Rocksockdoc: hope you're finding what you need in this thread.
Kind regards,
Jonathan.
Re: Easiest way to meld multiple large huge hosts files (block unwanted parasitic sit
Quote:
Originally Posted by
Jonathan L
HI Emiller
Thanks for your suggestion, but I think you'll find that the original script already sorted the domains from the right (ie, all the com together, all the uk together etc), which is the purpose (as noted in the comments) of the two awks around the sort; your additions nullify that effect.

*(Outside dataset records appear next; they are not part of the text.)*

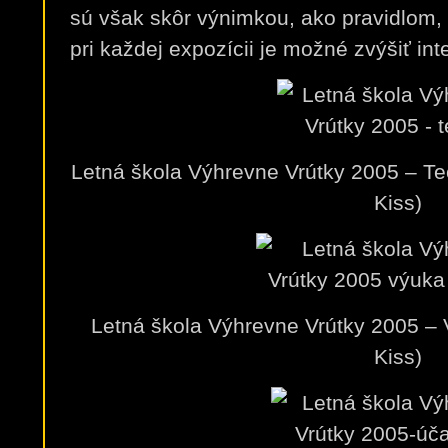
sú však skôr výnimkou, ako pravidlom,
pri každej expozícii je možné zvýšiť int
Letná škola Výhrevne Vrútky 2005 – Teor
Kiss)
Letná škola Výhrevne Vrútky 2005 – V
Kiss)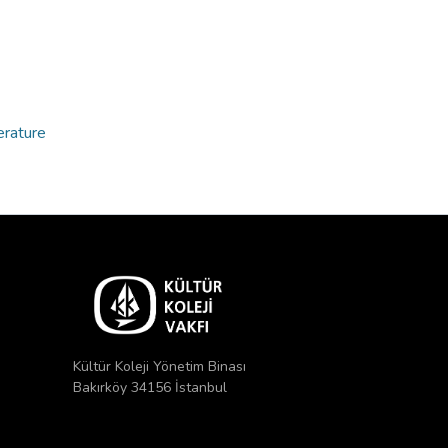
erature
Kültür Koleji Yönetim Binası
Bakırköy 34156 İstanbul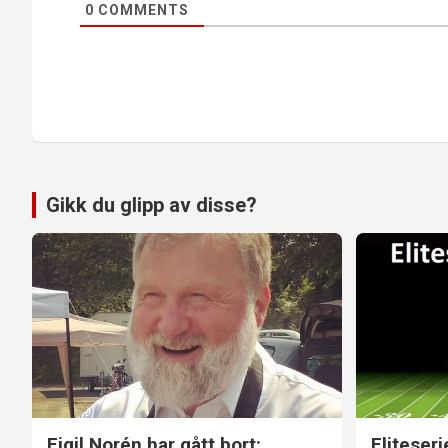
0
COMMENTS
Gikk du glipp av disse?
Eigil Norén har gått bort:
Eliteseri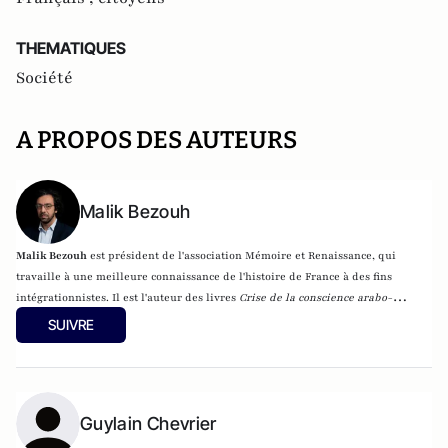
THEMATIQUES
Société
A PROPOS DES AUTEURS
Malik Bezouh
Malik Bezouh
est président de l'association Mémoire et Renaissance, qui
travaille à une meilleure connaissance de l'histoire de France à des fins
intégrationnistes. Il est l'auteur des livres
Crise de la conscience arabo-
musulmane
, pour la Fondation pour l'innovation politique (Fondapol),
SUIVRE
France-Islam le choc des préjugés
(éditions Plon) et
Je vais dire à tout le
monde que tu es juif
(Jourdan éditions, 2021).
Physicien de formation, Malik
Bezouh est un spécialiste de la question de l'islam de France, de ses
représentations sociales dans la société française et des processus historiques
Guylain Chevrier
à l’origine de l’émergence de l’islamisme.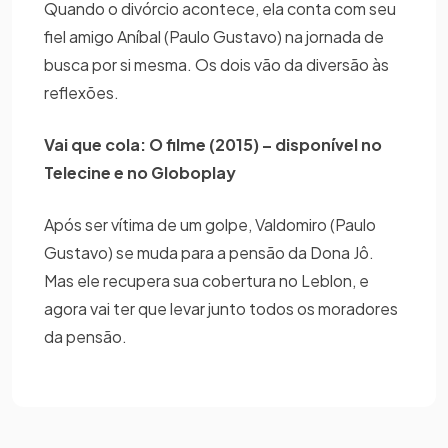
Quando o divórcio acontece, ela conta com seu
fiel amigo Aníbal (Paulo Gustavo) na jornada de
busca por si mesma. Os dois vão da diversão às
reflexões.
Vai que cola: O filme (2015) – disponível no
Telecine e no Globoplay
Após ser vítima de um golpe, Valdomiro (Paulo
Gustavo) se muda para a pensão da Dona Jô.
Mas ele recupera sua cobertura no Leblon, e
agora vai ter que levar junto todos os moradores
da pensão.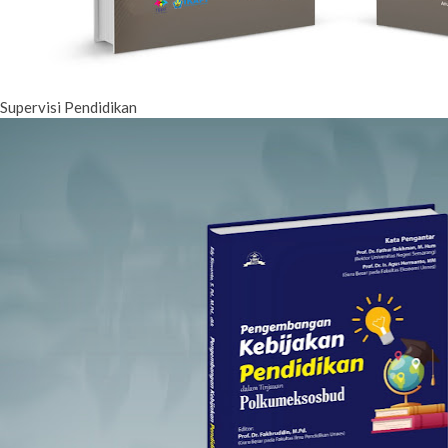
Supervisi Pendidikan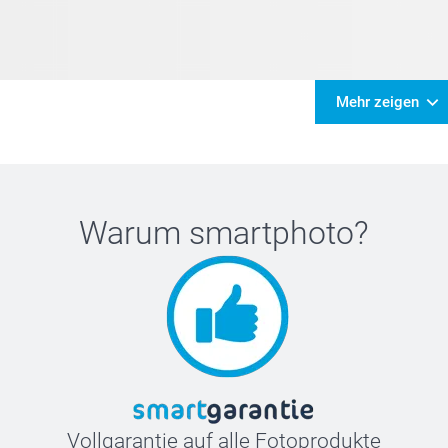
Mehr zeigen
Warum
smartphoto
?
Vollgarantie auf alle Fotoprodukte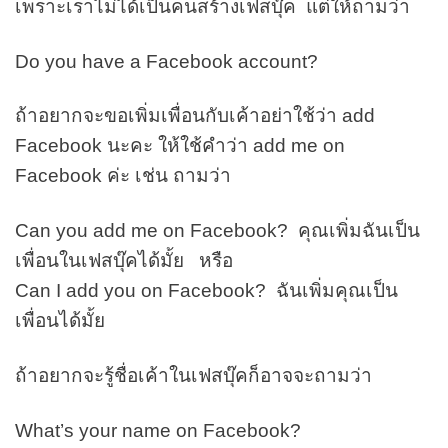
เพราะเราไม่ได้เป็นคนสร้างเฟสบุ๊ค แต่ให้ถามว่า
Do you have a Facebook account?
ถ้าอยากจะขอเพิ่มเพื่อนกับเค้าอย่าใช้ว่า add
Facebook นะคะ ให้ใช้คำว่า add me on
Facebook ค่ะ เช่น ถามว่า
Can you add me on Facebook? คุณเพิ่มฉันเป็น
เพื่อนในเฟสบุ๊คได้มั้ย หรือ
Can I add you on Facebook? ฉันเพิ่มคุณเป็น
เพื่อนได้มั้ย
ถ้าอยากจะรู้ชื่อเค้าในเฟสบุ๊คก็อาจจะถามว่า
What’s your name on Facebook?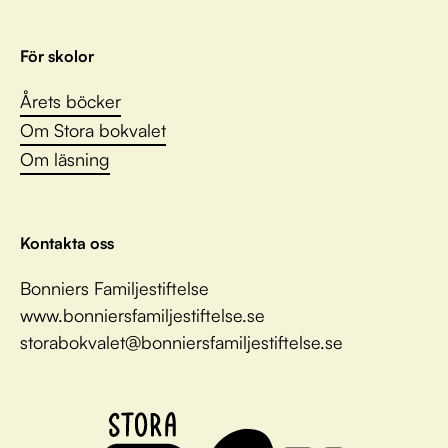
För skolor
Årets böcker
Om Stora bokvalet
Om läsning
Kontakta oss
Bonniers Familjestiftelse
www.bonniersfamiljestiftelse.se
storabokvalet@bonniersfamiljestiftelse.se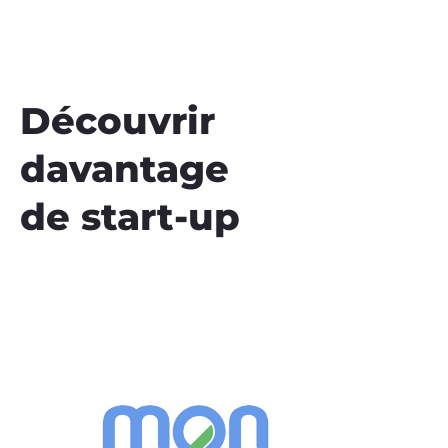
Découvrir
davantage
de start-up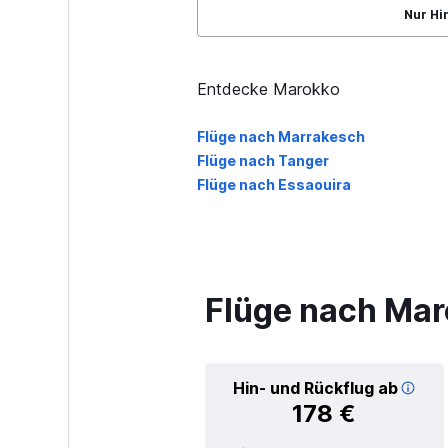
Nur Hi
Entdecke Marokko
Flüge nach Marrakesch
Flüge nach Tanger
Flüge nach Essaouira
Flüge nach Ma
Hin- und Rückflug ab
178 €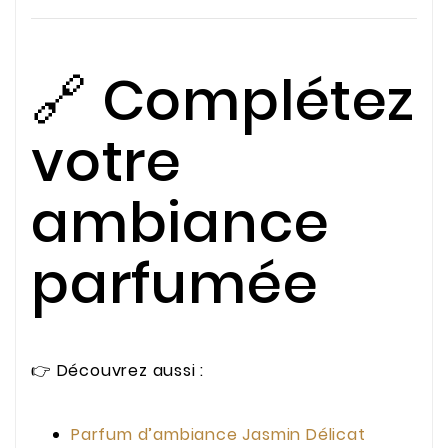
🔗 Complétez
votre
ambiance
parfumée
👉 Découvrez aussi :
Parfum d’ambiance Jasmin Délicat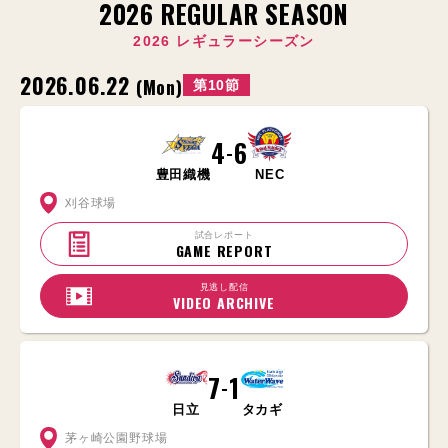
2026 REGULAR SEASON
2026 レギュラーシーズン
2026.06.22
(Mon)
第10節
4
6
-
豊田織機
NEC
刈谷球場
試合レポート
GAME REPORT
見逃し配信
VIDEO ARCHIVE
7
1
-
日立
タカギ
茅ヶ崎公園野球場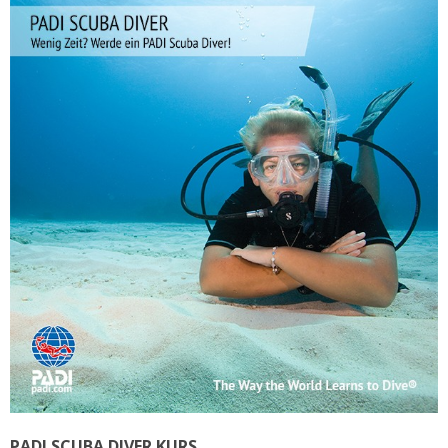
PADI SCUBA DIVER KURS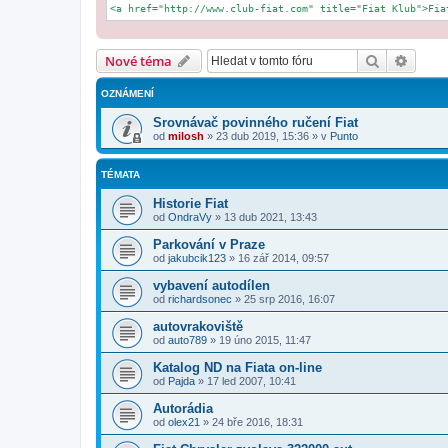
<a href="http://www.club-fiat.com" title="Fiat Klub">Fia
Hledat
Pokroč
Nové téma
OZNÁMENÍ
Srovnávač povinného ručení Fiat
od
milosh
»
23 dub 2019, 15:36
» v
Punto
TÉMATA
Historie Fiat
od
OndraVy
»
13 dub 2021, 13:43
Parkování v Praze
od
jakubcik123
»
16 zář 2014, 09:57
vybavení autodílen
od
richardsonec
»
25 srp 2016, 16:07
autovrakoviště
od
auto789
»
19 úno 2015, 11:47
Katalog ND na Fiata on-line
od
Pajda
»
17 led 2007, 10:41
Autorádia
od
olex21
»
24 bře 2016, 18:31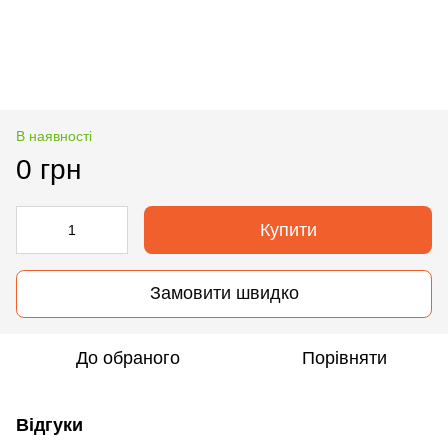
В наявності
0 грн
Купити
Замовити швидко
До обраного
Порівняти
Відгуки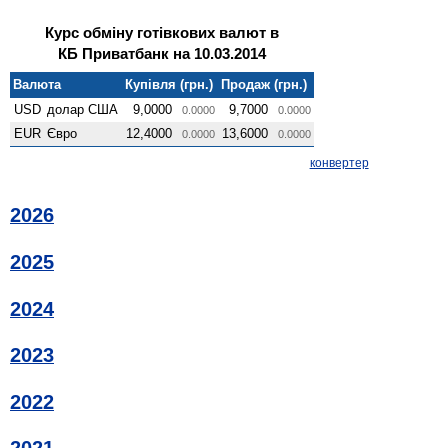
Курс обміну готівкових валют в
КБ Приватбанк на 10.03.2014
Валюта
Купівля (грн.)
Продаж (грн.)
USD
долар США
9,0000
9,7000
0.0000
0.0000
EUR
Євро
12,4000
13,6000
0.0000
0.0000
конвертер
2026
2025
2024
2023
2022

For what it's worth: I recommend printf over print and echo in various languages. The main reason for this is portability and flexibility, for the price of a bit of learning. As C, perl, php, awk, java and many other languages have printf, you can learn it once and use it in lots of places.
Rocksockdoc: hope you're finding what you need in this thread.
Kind regards,
Jonathan.
Ah yes, I see now. Don't know how I missed that before. As I was testing out your script I thought that it was sorting the urls from left to right (normal sort). my apologies.